Since only part of the records is wanted, repeat exactly the lines from the one containing "Answer in <instances>...</instances>." through the last line, both included.

*** Task input ***

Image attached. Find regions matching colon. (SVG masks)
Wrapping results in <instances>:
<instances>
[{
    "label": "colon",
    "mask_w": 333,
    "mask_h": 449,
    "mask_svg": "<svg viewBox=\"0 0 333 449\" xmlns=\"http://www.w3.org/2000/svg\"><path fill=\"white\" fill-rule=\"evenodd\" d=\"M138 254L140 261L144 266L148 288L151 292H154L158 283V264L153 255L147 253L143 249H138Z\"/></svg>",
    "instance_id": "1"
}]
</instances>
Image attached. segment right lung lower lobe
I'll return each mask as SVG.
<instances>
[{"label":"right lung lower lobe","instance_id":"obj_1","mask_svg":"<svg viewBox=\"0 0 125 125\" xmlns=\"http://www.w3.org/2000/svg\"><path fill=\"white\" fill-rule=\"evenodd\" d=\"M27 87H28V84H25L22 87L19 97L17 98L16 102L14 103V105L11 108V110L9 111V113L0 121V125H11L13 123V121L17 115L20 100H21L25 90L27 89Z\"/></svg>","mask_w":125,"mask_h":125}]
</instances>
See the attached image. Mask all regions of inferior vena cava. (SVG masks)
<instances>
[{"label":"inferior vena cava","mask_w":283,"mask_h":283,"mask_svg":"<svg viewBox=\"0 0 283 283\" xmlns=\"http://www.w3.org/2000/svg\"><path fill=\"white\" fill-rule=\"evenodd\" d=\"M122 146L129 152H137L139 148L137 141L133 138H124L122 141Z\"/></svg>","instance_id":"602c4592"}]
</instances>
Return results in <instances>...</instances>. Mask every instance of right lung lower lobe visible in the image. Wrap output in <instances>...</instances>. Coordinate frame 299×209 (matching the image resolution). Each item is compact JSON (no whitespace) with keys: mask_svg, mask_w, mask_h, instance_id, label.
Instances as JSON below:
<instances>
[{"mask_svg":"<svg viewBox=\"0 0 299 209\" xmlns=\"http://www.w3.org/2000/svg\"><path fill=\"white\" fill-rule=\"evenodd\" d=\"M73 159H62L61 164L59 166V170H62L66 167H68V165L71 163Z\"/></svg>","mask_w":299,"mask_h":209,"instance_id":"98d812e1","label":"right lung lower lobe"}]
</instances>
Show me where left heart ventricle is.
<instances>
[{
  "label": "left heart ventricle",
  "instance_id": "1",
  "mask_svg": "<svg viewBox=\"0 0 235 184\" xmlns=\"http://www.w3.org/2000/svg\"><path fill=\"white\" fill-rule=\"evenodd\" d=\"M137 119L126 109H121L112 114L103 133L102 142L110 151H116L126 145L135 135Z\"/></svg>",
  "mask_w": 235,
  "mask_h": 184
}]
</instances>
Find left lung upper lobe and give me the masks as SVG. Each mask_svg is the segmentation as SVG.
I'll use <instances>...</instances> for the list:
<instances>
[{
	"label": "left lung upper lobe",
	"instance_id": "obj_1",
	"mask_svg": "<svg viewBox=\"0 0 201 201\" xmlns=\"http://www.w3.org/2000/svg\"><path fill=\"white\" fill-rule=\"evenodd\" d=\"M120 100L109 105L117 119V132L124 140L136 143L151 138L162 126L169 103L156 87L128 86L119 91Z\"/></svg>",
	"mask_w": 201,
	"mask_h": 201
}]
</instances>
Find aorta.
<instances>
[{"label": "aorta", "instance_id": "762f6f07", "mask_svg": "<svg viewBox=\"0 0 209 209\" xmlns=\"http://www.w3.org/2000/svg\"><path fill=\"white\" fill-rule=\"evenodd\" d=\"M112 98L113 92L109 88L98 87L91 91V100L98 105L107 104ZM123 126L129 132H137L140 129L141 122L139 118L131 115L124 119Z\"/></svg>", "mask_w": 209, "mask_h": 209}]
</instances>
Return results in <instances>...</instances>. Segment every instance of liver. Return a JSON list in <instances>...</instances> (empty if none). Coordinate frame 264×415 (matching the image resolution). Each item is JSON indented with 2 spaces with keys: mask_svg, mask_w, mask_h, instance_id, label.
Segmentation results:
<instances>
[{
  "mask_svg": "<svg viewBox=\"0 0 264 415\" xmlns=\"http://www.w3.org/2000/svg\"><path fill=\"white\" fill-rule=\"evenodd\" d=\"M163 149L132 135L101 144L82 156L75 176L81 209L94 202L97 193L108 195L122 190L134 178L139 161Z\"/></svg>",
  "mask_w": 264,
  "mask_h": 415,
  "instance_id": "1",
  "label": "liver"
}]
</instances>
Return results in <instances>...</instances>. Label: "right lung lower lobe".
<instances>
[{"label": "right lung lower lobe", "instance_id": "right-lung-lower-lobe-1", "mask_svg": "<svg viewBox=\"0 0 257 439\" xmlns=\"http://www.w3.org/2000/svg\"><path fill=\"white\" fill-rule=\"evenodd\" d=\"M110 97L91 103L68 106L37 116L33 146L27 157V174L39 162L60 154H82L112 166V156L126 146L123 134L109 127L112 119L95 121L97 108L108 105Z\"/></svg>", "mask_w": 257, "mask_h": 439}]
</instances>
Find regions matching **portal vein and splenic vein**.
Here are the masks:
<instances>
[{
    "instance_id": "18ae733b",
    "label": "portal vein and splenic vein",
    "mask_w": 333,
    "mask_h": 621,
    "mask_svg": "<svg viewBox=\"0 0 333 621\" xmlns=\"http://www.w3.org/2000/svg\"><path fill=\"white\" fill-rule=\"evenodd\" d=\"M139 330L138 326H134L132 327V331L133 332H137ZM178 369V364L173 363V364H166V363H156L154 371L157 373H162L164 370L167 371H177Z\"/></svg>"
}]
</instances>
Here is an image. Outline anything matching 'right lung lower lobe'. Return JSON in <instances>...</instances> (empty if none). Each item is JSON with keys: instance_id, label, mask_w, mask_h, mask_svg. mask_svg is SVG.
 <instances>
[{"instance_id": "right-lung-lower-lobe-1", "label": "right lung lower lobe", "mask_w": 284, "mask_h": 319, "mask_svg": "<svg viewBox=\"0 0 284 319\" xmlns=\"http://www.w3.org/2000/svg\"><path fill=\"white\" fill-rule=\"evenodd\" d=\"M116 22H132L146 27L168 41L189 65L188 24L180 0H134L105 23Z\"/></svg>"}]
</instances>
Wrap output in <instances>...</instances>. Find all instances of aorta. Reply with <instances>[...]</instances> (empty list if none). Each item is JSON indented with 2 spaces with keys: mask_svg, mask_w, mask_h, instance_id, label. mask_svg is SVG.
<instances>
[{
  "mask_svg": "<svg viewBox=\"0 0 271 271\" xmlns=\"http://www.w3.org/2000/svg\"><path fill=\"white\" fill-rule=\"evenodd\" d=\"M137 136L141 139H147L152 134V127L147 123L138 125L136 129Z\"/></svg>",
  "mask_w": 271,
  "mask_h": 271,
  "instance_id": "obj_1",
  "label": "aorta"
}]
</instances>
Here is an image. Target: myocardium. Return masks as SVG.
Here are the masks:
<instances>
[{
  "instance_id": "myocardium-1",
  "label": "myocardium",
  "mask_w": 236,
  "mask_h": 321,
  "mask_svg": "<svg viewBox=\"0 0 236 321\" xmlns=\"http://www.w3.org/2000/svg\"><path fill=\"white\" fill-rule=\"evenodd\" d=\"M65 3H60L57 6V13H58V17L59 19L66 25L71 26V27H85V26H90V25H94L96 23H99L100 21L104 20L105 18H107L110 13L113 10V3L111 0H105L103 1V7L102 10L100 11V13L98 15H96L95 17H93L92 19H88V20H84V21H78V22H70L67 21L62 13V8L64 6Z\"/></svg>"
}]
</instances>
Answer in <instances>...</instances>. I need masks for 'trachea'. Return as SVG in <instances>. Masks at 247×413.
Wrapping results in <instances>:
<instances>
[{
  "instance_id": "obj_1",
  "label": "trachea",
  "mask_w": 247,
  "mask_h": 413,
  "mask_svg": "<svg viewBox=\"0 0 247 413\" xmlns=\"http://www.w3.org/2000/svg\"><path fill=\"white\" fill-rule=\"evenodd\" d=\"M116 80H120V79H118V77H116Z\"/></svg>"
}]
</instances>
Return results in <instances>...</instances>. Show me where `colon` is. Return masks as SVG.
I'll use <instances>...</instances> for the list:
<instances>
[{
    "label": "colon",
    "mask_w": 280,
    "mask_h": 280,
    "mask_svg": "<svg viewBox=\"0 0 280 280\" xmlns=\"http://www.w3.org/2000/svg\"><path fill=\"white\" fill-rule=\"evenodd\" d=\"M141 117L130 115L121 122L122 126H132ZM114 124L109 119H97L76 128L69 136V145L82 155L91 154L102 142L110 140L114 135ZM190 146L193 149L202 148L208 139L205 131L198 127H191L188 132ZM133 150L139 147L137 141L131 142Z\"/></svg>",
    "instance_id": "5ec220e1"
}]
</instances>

*** End of Task input ***

Exercise answer |
Answer in <instances>...</instances>. I need masks for 'trachea'. Return as SVG in <instances>. Masks at 247×413.
Wrapping results in <instances>:
<instances>
[{
  "instance_id": "obj_1",
  "label": "trachea",
  "mask_w": 247,
  "mask_h": 413,
  "mask_svg": "<svg viewBox=\"0 0 247 413\" xmlns=\"http://www.w3.org/2000/svg\"><path fill=\"white\" fill-rule=\"evenodd\" d=\"M116 80H120V79H118V77H116Z\"/></svg>"
}]
</instances>
Return results in <instances>...</instances>. Show me where `colon` is. Return masks as SVG.
I'll use <instances>...</instances> for the list:
<instances>
[{
    "label": "colon",
    "mask_w": 280,
    "mask_h": 280,
    "mask_svg": "<svg viewBox=\"0 0 280 280\" xmlns=\"http://www.w3.org/2000/svg\"><path fill=\"white\" fill-rule=\"evenodd\" d=\"M141 117L130 115L121 122L122 126H132ZM114 124L109 119H97L76 128L69 136V145L82 155L91 154L102 142L110 140L114 135ZM190 146L193 149L202 148L208 139L205 131L198 127H191L188 132ZM133 150L139 147L137 141L131 142Z\"/></svg>",
    "instance_id": "5ec220e1"
}]
</instances>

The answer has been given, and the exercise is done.